[Collected data]
* * *

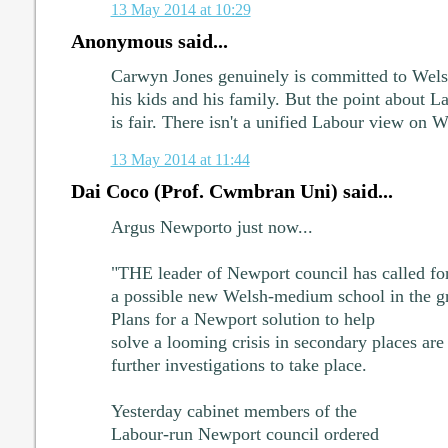
13 May 2014 at 10:29
Anonymous said...
Carwyn Jones genuinely is committed to Wels
his kids and his family. But the point about 
is fair. There isn't a unified Labour view on 
13 May 2014 at 11:44
Dai Coco (Prof. Cwmbran Uni) said...
Argus Newporto just now...
"THE leader of Newport council has called for
a possible new Welsh-medium school in the g
Plans for a Newport solution to help
solve a looming crisis in secondary places are 
further investigations to take place.
Yesterday cabinet members of the
Labour-run Newport council ordered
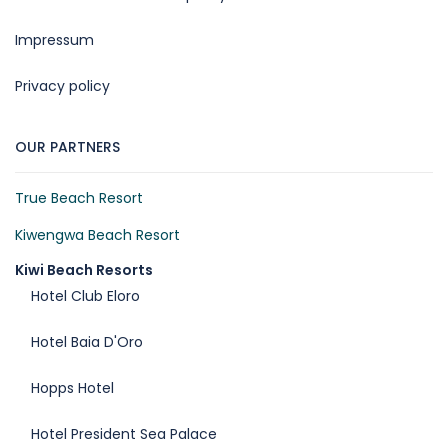
Impressum
Privacy policy
OUR PARTNERS
True Beach Resort
Kiwengwa Beach Resort
Kiwi Beach Resorts
Hotel Club Eloro
Hotel Baia D'Oro
Hopps Hotel
Hotel President Sea Palace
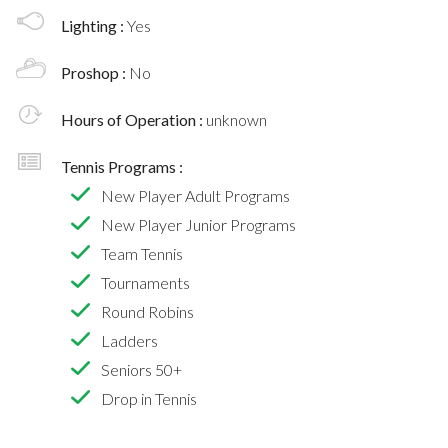
Lighting :
Yes
Proshop :
No
Hours of Operation :
unknown
Tennis Programs :
New Player Adult Programs
New Player Junior Programs
Team Tennis
Tournaments
Round Robins
Ladders
Seniors 50+
Drop in Tennis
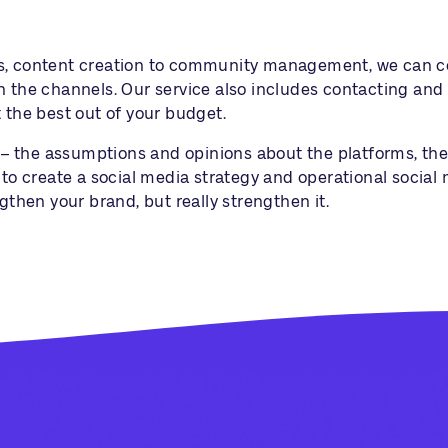
s, content creation to community management, we can cov
n the channels. Our service also includes contacting and 
 the best out of your budget.
s” – the assumptions and opinions about the platforms, th
u to create a social media strategy and operational socia
gthen your brand, but really strengthen it.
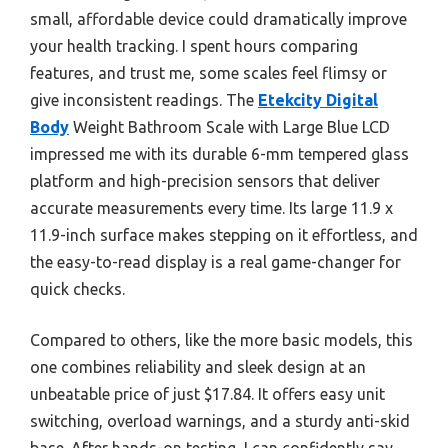
small, affordable device could dramatically improve
your health tracking. I spent hours comparing
features, and trust me, some scales feel flimsy or
give inconsistent readings. The
Etekcity Digital
Body
Weight Bathroom Scale with Large Blue LCD
impressed me with its durable 6-mm tempered glass
platform and high-precision sensors that deliver
accurate measurements every time. Its large 11.9 x
11.9-inch surface makes stepping on it effortless, and
the easy-to-read display is a real game-changer for
quick checks.
Compared to others, like the more basic models, this
one combines reliability and sleek design at an
unbeatable price of just $17.84. It offers easy unit
switching, overload warnings, and a sturdy anti-skid
base. After hands-on testing, I can confidently say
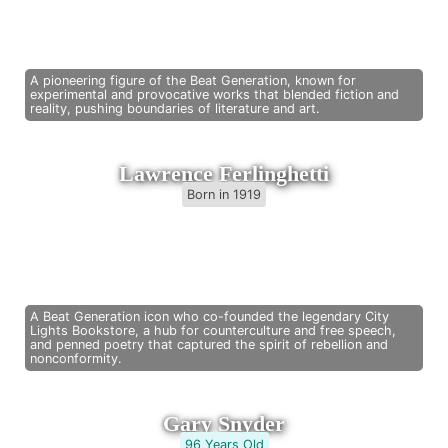
A pioneering figure of the Beat Generation, known for
experimental and provocative works that blended fiction and
reality, pushing boundaries of literature and art.
Lawrence Ferlinghetti
Born in 1919
A Beat Generation icon who co-founded the legendary City
Lights Bookstore, a hub for counterculture and free speech,
and penned poetry that captured the spirit of rebellion and
nonconformity.
Gary Snyder
96 Years Old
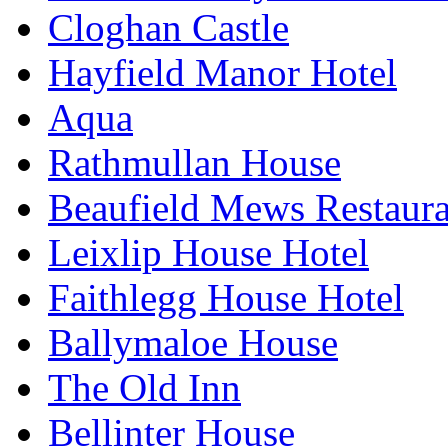
Cloghan Castle
Hayfield Manor Hotel
Aqua
Rathmullan House
Beaufield Mews Restaur
Leixlip House Hotel
Faithlegg House Hotel
Ballymaloe House
The Old Inn
Bellinter House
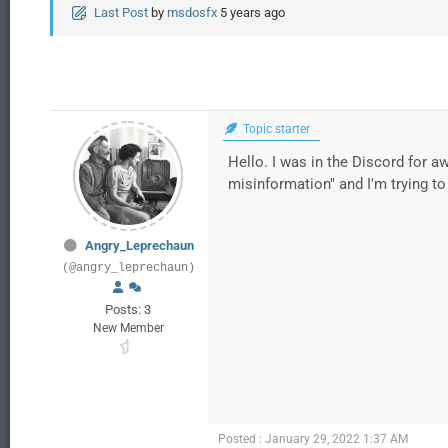
Last Post
by
msdosfx
5 years ago
Topic starter
Hello. I was in the Discord for 
misinformation" and I'm trying to 
Angry_Leprechaun
(@angry_leprechaun)
Posts: 3
New Member
Posted : January 29, 2022 1:37 AM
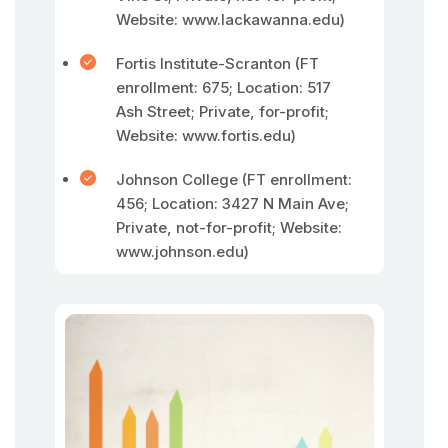
Website: www.lackawanna.edu)
Fortis Institute-Scranton (FT
enrollment: 675; Location: 517
Ash Street; Private, for-profit;
Website: www.fortis.edu)
Johnson College (FT enrollment:
456; Location: 3427 N Main Ave;
Private, not-for-profit; Website:
www.johnson.edu)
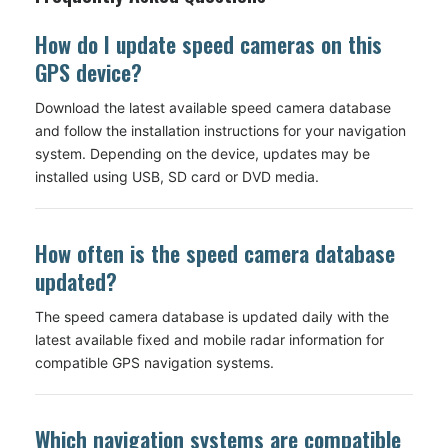
How do I update speed cameras on this
GPS device?
Download the latest available speed camera database
and follow the installation instructions for your navigation
system. Depending on the device, updates may be
installed using USB, SD card or DVD media.
How often is the speed camera database
updated?
The speed camera database is updated daily with the
latest available fixed and mobile radar information for
compatible GPS navigation systems.
Which navigation systems are compatible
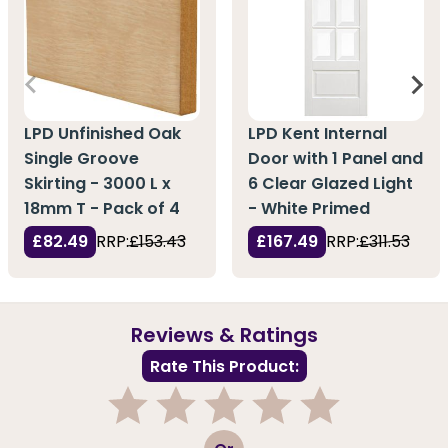
LPD Unfinished Oak
LPD Kent Internal
Single Groove
Door with 1 Panel and
Skirting - 3000 L x
6 Clear Glazed Light
18mm T - Pack of 4
- White Primed
£82.49
RRP:
£153.43
£167.49
RRP:
£311.53
Reviews & Ratings
Rate This Product:
1
2
3
4
5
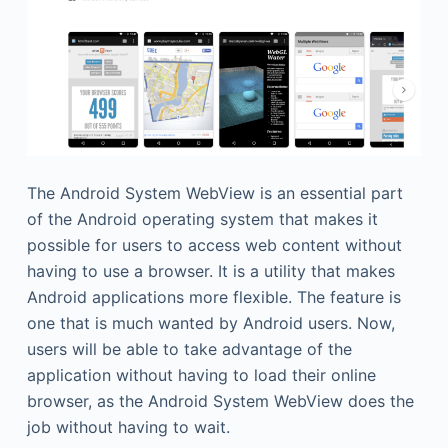
The Android System WebView is an essential part
of the Android operating system that makes it
possible for users to access web content without
having to use a browser. It is a utility that makes
Android applications more flexible. The feature is
one that is much wanted by Android users. Now,
users will be able to take advantage of the
application without having to load their online
browser, as the Android System WebView does the
job without having to wait.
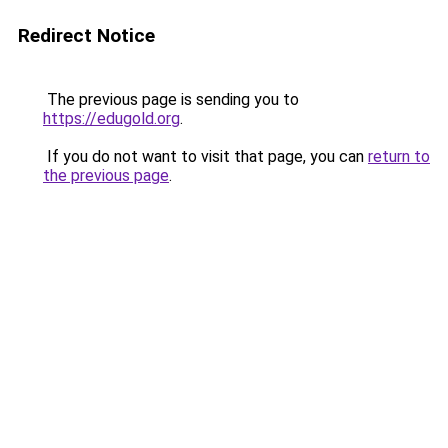
Redirect Notice
The previous page is sending you to
https://edugold.org
.
If you do not want to visit that page, you can
return to
the previous page
.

* * *

## [Exercise brief]
What is needed is the number of lines in the data that hold the word "Android", with nothing added.

## [Task response]
5